╭──

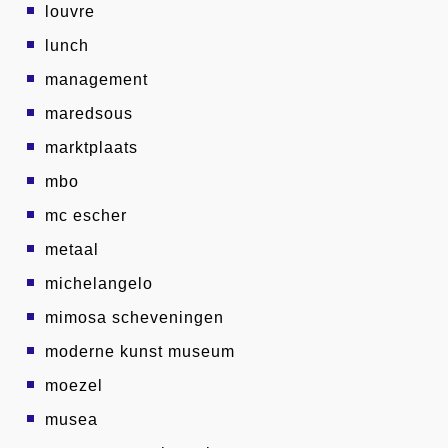
louvre
lunch
management
maredsous
marktplaats
mbo
mc escher
metaal
michelangelo
mimosa scheveningen
moderne kunst museum
moezel
musea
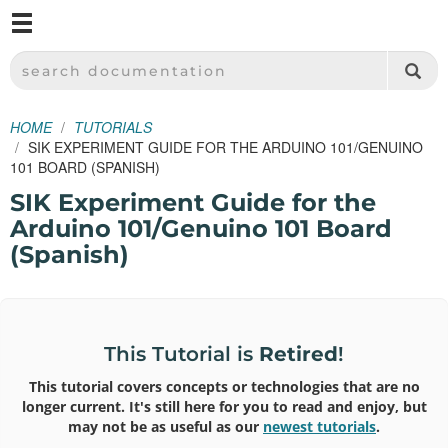
M
SPARKFUN ELECTRONICS - SPARKFUN.COM
SEARCH DOCUMENTATION
HOME
TUTORIALS
SIK EXPERIMENT GUIDE FOR THE ARDUINO 101/GENUINO
101 BOARD (SPANISH)
SIK Experiment Guide for the
Arduino 101/Genuino 101 Board
(Spanish)
This Tutorial is
Retired
!
This tutorial covers concepts or technologies that are no
longer current. It's still here for you to read and enjoy, but
may not be as useful as our
newest tutorials
.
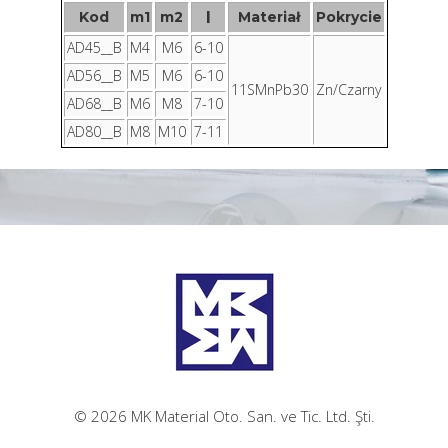
Kod
m1
m2
l
Materiał
Pokrycie
AD45__B
M4
M6
6-10
AD56__B
M5
M6
6-10
11SMnPb30
Zn/Czarny
AD68__B
M6
M8
7-10
AD80__B
M8
M10
7-11
© 2026 MK Material Oto. San. ve Tic. Ltd. Şti.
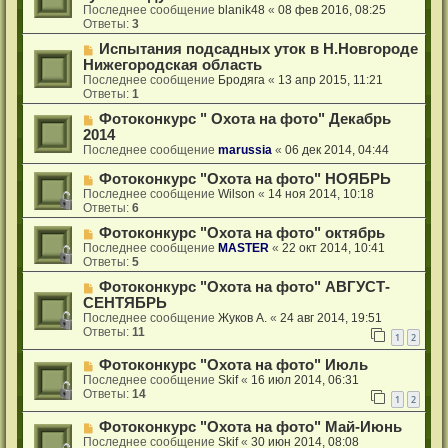
Последнее сообщение
blanik48
«
08 фев 2016, 08:25
Ответы:
3
Испытания подсадных уток в Н.Новгороде
Нижегородская область
Последнее сообщение
Бродяга
«
13 апр 2015, 11:21
Ответы:
1
Фотоконкурс " Охота на фото" Декабрь
2014
Последнее сообщение
marussia
«
06 дек 2014, 04:44
Фотоконкурс "Охота на фото" НОЯБРЬ
Последнее сообщение
Wilson
«
14 ноя 2014, 10:18
Ответы:
6
Фотоконкурс "Охота на фото" октябрь
Последнее сообщение
MASTER
«
22 окт 2014, 10:41
Ответы:
5
Фотоконкурс "Охота на фото" АВГУСТ-
СЕНТЯБРЬ
Последнее сообщение
Жуков А.
«
24 авг 2014, 19:51
Ответы:
11
1
2
Фотоконкурс "Охота на фото" Июль
Последнее сообщение
Skif
«
16 июл 2014, 06:31
Ответы:
14
1
2
Фотоконкурс "Охота на фото" Май-Июнь
Последнее сообщение
Skif
«
30 июн 2014, 08:08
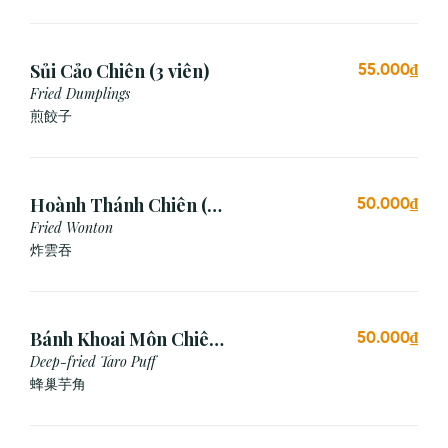
Sủi Cảo Chiên (3 viên)
55.000₫
Fried Dumplings
煎餃子
Hoành Thánh Chiên (3
50.000₫
viên)
Fried Wonton
炸雲吞
Bánh Khoai Môn Chiên
50.000₫
Xù (3 viên)
Deep-fried Taro Puff
蜂巢芋角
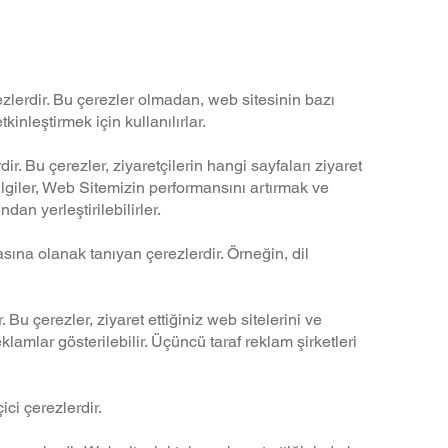
ullanılabilir:
ezlerdir. Bu çerezler olmadan, web sitesinin bazı
nleştirmek için kullanılırlar.
. Bu çerezler, ziyaretçilerin hangi sayfaları ziyaret
 bilgiler, Web Sitemizin performansını artırmak ve
dan yerleştirilebilirler.
sına olanak tanıyan çerezlerdir. Örneğin, dil
u çerezler, ziyaret ettiğiniz web sitelerini ve
eklamlar gösterilebilir. Üçüncü taraf reklam şirketleri
ici çerezlerdir.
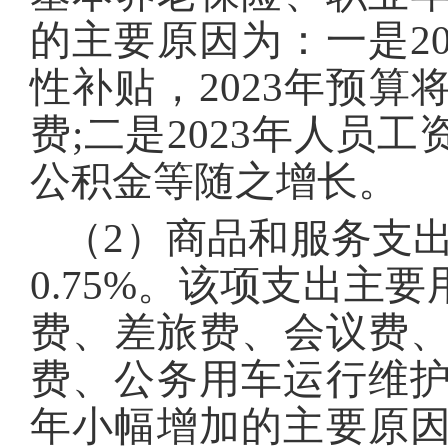
的主要原因为：一是2
性补贴，2023年预
费;二是2023年人员
公积金等随之增长。
（2）商品和服务支出3
0.75%。该项支出主
费、差旅费、会议费
费、公务用车运行维护
年小幅增加的主要原因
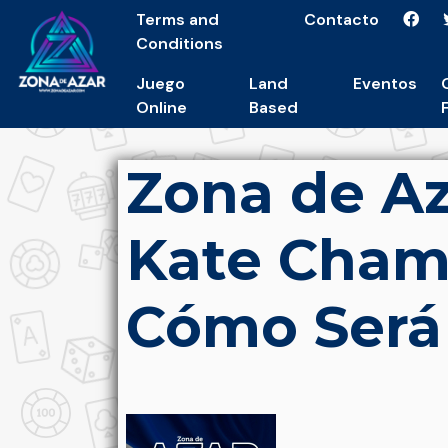
Terms and
Contacto
Conditions
Juego
Land
Eventos
Online
Based
Zona de Aza
Kate Cham
Cómo Será 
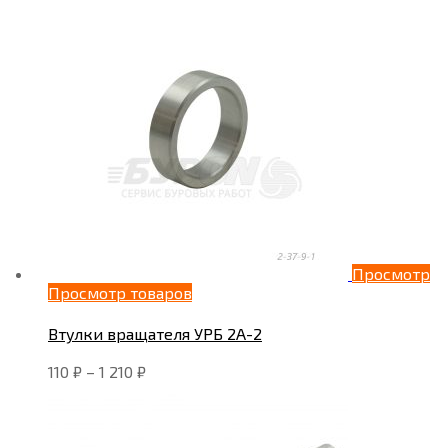
Просмотр
Просмотр товаров
Втулки вращателя УРБ 2А-2
110
₽
–
1 210
₽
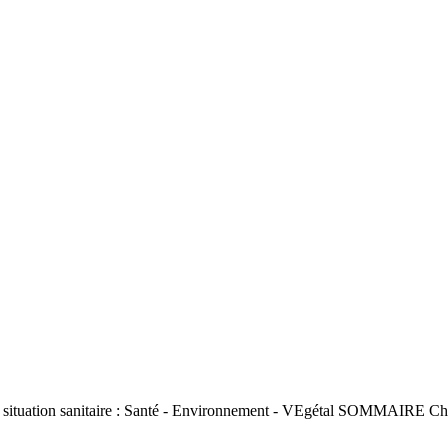
uation sanitaire : Santé - Environnement - VEgétal SOMMAIRE Chenill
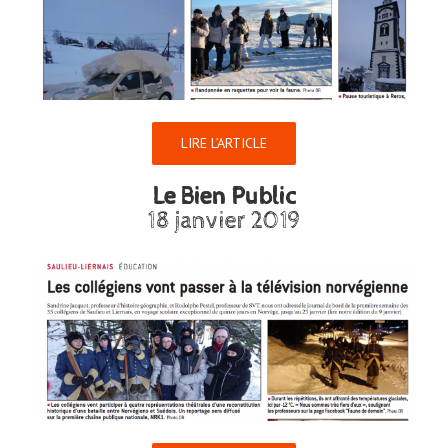
LIRE L’ARTICLE
Le Bien Public
18 janvier 2019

╰──

Reproduce word for word only the lines between the line containing "eklamlar gösterilebilir. Üçüncü" and the end of the listing above, both included, and drop any pictures.

**OUTPUT FOR THIS EXERCISE**
eklamlar gösterilebilir. Üçüncü taraf reklam şirketleri
ici çerezlerdir.
的主要原因为：一是2
性补贴，2023年预
费;二是2023年人员
公积金等随之增长。
（2）商品和服务支出3
0.75%。该项支出主
费、差旅费、会议费
费、公务用车运行维护
年小幅增加的主要原因
Terms and
Contacto
Conditions
Juego
Land
Eventos
Online
Based
Zona de Aza
Kate Cham
Cómo Será 
Просмотр
Просмотр товаров
Втулки вращателя УРБ 2А-2
110
₽
–
1 210
₽
uation sanitaire : Santé - Environnement - VEgétal SOMMAIRE Chenill
LIRE L’ARTICLE
Le Bien Public
18 janvier 2019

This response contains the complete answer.